File spoon-archives/lyotard.archive/lyotard_2001/lyotard.0111, message 34

Date: Thu, 8 Nov 2001 23:59:58 -0500 (EST)
Subject: Re: Ethics as a Figure of Nihilism


Thanks for clarifying what you see as the potential problems with even
poststructuralist "ethics." I'm interested that "ethics" is understood in
terms of "justification." This seems to be a common concern among those
who wish to critique poststructuralism, that it is a "relativism" or
"nihilism" which then "justifies anything" or at least the wrong things
(the capitalist status quo.) I just went a fairly unsatisfactory round on
the Research in Anarchism list with a guy who wanted to argue that
"postmodernism justifies terrorism" - presumably because it can't take a
stand against it. The start of a response there, and here, i think, as
well, is that, when it comes right down to it, nihilism justifies nothing
- though it may in some way alibi our inertia, our failure to tackle
questions relating to justice. 

I think most of us can see how abstract discourse of "rights" and
"justice" can simpy serve to derail more radical, materialist critique. I
doubt there are many things more counter-revolutionary than a clean
conscience - but haven't a range of poststructuralists had choice things
to say about so-called "clean" consciences? Even bad old Baudrillard, who
flirts - however tactically - with a kind of "nihilism," has been pretty
clear on that. Someone like Derrida is obsessed in a certain way with
questions of "justice," but not - very specifically not - in ways that
would let us imagine we were "justified" in much of anything. Justice
matters, even as its fullest manifestation eludes us. Ethics is the field
within which we make important choice on the basis of always too little
knowledge, wisdom, time, etc. In more lyotardian terms, the differend
haunts all attempts at conversation. And, not coincidentally, spoils that
supposed reciprocity of exchange. Even the gift carries its own poison, an
accursed share. There is a "religious character" to Bataille's thought as
well - one which we probably need to keep in mind when we look at the way
folks like Derrida inherit Levinas' work. 

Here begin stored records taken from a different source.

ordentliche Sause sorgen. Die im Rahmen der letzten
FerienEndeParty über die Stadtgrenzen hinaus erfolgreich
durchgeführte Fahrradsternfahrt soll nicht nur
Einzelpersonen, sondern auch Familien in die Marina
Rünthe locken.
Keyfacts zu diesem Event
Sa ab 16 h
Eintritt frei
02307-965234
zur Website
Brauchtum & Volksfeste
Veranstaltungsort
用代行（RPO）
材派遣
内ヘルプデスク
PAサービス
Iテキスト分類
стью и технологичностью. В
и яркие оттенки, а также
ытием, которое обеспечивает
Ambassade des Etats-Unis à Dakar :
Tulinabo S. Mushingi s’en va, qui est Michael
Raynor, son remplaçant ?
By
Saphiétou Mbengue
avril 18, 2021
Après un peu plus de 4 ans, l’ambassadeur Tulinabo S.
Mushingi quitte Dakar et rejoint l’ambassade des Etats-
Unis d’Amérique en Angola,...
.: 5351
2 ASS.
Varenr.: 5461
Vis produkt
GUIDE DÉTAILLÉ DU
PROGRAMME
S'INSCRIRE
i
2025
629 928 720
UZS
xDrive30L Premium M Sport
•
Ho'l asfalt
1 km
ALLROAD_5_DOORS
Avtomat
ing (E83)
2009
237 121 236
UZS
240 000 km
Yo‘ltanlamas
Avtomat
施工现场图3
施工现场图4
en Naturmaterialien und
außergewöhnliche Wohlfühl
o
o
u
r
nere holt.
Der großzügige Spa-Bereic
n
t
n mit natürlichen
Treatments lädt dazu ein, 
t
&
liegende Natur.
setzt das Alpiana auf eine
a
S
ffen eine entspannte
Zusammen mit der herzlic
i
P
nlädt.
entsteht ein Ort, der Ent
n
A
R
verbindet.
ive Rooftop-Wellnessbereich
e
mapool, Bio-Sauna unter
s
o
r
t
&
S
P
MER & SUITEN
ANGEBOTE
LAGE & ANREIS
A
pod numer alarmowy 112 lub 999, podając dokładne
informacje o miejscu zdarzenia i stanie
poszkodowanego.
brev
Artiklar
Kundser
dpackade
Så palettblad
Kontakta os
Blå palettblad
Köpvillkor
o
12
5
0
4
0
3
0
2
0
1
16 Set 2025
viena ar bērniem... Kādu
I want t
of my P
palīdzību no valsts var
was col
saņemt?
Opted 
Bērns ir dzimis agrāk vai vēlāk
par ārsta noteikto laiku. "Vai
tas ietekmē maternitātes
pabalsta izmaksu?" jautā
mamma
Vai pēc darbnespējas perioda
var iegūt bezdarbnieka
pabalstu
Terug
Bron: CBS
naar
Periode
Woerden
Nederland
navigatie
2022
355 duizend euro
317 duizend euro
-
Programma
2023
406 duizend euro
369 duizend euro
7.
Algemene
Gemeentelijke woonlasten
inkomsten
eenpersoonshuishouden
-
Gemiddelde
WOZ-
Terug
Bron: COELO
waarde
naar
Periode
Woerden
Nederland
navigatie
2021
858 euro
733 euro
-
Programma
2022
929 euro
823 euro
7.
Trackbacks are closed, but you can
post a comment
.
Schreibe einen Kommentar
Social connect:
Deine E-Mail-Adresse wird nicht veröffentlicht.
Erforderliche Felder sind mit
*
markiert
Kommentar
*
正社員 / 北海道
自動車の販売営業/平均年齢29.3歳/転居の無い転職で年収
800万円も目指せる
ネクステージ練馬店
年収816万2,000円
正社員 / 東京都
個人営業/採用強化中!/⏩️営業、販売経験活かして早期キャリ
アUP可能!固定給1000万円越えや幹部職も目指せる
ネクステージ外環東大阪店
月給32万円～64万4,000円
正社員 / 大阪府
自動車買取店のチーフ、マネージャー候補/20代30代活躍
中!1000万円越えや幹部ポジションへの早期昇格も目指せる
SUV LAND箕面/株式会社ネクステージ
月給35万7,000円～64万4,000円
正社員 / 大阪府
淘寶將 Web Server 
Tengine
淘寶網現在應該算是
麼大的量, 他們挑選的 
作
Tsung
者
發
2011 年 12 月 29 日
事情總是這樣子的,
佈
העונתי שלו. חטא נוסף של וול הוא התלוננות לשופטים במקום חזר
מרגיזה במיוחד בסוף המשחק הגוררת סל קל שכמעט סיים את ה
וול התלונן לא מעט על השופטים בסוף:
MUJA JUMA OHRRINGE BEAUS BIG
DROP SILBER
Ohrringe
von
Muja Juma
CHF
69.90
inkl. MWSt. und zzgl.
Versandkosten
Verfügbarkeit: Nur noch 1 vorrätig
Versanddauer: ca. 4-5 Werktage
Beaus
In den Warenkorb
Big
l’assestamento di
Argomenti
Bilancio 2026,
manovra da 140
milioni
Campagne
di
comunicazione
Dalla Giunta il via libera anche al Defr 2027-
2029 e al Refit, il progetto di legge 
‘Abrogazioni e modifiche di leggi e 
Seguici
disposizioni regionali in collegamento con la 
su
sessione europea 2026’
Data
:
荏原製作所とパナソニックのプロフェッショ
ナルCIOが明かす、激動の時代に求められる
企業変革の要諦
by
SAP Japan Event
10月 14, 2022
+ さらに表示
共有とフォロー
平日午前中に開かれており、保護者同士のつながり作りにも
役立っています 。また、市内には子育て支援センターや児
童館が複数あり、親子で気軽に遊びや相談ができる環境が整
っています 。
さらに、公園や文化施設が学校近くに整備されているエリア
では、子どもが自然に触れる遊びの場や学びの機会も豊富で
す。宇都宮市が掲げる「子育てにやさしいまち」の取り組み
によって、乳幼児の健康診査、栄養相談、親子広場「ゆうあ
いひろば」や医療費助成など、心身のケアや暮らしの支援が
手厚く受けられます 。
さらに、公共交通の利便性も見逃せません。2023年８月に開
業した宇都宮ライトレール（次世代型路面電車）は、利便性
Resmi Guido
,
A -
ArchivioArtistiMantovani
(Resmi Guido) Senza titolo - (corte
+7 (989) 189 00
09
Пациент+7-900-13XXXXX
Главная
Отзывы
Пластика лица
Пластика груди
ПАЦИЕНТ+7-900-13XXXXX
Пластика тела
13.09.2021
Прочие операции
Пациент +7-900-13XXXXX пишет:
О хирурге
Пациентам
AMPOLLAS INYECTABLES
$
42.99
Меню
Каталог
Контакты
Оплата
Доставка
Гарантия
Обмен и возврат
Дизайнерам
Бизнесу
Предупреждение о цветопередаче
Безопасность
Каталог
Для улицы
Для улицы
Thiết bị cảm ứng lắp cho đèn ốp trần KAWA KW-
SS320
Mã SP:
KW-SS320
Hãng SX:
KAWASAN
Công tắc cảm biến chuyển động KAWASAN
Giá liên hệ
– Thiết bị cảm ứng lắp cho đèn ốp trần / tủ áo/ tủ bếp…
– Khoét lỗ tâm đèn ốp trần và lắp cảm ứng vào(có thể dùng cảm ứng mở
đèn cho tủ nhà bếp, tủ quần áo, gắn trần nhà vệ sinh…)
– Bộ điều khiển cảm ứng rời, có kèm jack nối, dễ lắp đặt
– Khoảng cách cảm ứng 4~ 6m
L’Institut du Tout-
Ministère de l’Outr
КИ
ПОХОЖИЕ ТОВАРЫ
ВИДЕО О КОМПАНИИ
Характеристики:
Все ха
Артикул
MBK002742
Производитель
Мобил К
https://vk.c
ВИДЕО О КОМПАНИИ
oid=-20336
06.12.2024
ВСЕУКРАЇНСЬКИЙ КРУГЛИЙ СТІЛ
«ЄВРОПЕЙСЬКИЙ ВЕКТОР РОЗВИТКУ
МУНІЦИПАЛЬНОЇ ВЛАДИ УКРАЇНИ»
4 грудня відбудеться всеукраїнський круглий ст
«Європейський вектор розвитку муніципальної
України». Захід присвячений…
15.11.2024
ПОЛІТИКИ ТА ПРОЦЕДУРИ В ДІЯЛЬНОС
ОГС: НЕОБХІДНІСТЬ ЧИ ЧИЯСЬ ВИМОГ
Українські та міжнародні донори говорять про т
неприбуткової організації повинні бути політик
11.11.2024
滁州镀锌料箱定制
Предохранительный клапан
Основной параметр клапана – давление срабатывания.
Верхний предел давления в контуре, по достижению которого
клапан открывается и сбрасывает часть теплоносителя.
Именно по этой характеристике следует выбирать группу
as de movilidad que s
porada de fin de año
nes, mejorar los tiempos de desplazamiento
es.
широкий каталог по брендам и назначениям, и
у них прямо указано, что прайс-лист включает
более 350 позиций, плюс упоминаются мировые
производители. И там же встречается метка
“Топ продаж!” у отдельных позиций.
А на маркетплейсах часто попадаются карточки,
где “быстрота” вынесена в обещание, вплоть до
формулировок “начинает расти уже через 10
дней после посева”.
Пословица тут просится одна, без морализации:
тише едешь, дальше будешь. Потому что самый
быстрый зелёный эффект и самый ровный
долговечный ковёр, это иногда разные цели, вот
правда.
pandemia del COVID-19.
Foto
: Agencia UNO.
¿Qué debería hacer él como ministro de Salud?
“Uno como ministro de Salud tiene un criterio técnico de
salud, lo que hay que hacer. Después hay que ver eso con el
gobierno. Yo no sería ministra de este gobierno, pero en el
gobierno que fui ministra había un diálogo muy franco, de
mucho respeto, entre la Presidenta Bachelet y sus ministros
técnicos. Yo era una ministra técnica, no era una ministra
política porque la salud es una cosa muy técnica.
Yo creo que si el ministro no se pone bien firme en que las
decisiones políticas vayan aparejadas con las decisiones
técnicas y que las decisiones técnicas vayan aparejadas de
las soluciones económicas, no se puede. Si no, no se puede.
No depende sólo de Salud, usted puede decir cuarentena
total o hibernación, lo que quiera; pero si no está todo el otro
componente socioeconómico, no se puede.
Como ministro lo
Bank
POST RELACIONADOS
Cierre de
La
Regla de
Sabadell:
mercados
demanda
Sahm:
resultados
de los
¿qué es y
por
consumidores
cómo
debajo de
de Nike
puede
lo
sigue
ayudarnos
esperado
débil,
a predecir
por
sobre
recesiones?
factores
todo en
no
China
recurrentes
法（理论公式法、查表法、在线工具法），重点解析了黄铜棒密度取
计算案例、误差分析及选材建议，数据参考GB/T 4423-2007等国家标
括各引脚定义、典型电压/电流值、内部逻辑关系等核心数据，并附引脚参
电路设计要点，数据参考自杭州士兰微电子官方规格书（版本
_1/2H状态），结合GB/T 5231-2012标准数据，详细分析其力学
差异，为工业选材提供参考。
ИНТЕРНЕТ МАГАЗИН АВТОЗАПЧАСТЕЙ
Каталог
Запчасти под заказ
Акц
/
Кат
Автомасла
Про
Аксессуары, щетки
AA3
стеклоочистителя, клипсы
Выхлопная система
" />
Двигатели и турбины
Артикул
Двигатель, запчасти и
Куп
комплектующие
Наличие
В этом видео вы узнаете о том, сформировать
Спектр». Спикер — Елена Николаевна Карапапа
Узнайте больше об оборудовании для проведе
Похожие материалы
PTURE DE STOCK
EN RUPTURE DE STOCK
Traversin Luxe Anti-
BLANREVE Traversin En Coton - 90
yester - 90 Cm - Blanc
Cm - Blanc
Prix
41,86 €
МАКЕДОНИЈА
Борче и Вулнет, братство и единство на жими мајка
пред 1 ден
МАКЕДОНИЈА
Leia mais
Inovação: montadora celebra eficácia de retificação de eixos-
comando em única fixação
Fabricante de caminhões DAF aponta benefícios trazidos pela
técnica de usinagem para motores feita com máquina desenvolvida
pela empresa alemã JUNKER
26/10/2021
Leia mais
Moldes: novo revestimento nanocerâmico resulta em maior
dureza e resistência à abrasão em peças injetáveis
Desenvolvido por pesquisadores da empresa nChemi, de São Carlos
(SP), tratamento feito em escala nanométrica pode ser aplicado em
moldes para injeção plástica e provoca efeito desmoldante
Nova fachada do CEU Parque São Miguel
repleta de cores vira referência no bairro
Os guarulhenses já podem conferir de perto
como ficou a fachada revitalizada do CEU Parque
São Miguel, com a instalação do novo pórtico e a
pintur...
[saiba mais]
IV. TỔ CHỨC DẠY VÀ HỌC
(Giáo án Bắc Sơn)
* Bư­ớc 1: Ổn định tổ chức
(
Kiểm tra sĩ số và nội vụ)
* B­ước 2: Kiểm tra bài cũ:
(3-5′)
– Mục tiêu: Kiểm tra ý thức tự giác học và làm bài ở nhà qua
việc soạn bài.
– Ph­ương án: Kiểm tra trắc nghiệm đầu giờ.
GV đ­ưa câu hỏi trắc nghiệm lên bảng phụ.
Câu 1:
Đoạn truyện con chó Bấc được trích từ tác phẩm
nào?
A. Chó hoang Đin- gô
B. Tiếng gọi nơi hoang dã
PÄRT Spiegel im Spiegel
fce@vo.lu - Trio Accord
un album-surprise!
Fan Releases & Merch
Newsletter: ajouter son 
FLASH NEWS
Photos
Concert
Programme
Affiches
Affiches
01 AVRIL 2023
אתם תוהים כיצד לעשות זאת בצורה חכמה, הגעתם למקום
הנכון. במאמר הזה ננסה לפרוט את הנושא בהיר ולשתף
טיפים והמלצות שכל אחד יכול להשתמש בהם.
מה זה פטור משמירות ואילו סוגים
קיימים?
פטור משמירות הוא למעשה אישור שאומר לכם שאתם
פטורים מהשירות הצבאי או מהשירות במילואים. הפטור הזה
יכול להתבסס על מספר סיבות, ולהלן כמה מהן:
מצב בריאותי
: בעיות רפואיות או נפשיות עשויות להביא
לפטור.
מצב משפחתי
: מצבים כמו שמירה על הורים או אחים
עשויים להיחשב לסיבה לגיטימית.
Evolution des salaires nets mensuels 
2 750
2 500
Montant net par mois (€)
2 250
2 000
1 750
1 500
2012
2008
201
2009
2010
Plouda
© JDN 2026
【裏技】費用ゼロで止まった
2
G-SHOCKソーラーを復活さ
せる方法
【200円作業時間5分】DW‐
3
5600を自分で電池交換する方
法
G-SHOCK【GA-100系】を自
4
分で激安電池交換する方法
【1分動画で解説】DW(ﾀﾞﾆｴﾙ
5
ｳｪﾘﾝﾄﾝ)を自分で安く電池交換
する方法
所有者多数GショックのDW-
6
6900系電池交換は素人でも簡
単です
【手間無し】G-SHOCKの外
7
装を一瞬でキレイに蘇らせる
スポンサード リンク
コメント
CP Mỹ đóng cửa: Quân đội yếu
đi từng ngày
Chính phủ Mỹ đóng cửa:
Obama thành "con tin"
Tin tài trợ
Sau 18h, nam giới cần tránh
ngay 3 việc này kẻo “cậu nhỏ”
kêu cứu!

I guess what's key for me is that if "ethics" is what supports the
perception of neo-liberal economics as the realm of necessity, then it is
not "ethics" that some of these other folks are talking about. If, on the
other hand, we follow Derrida (and some others) in recognizing the
"ethical" as a field of in some sense "impossible" choices which we must
nonetheless make - because they matter in real, specific ways - then we
might say that what's propping up neo-liberalism is really the evasion of

I taught an awful intro philosophy class - written by an analytic
philosopher - where the agenda was to discourage students from pursuing
any "high risk" ethical path, any that might challenge the status quo.
Interestingly, even the author acknowledged that there wasn't any way he
knew to adequately ground an ethics in the kind of "objective" and
"rational" stuff he kept harping on, but, it appears, a politically safe
evasion of politics is better, in his book, than a philosophical work
which might turn up disquieting possibilities. Naturally, "postmodernism"
was a big bugaboo for the course. All i could really do was to point out
to my students where philosophy was being abandoned for "security." It
seems to me that that's one of Badiou's concerns. 

I just don't see how the "justice" that folks like Lyotard and Derrida are
wrestling with gives much aid to neo-liberalism - except to the extent
that those figures and struggles are dealt with in unphilosophical ways -
when concerns about the consequences of this or that intellectual path
take precedence over the messy, philosophical business of pursuing
"truth," "knowledge," "wisdom." I wonder if we are turning Badiou to ends
which are other than philosophical when we pit his critique of
"ethics" - or the neo-liberal "ethics" he so rightly critiques - against
any and all potential "ethical" comers.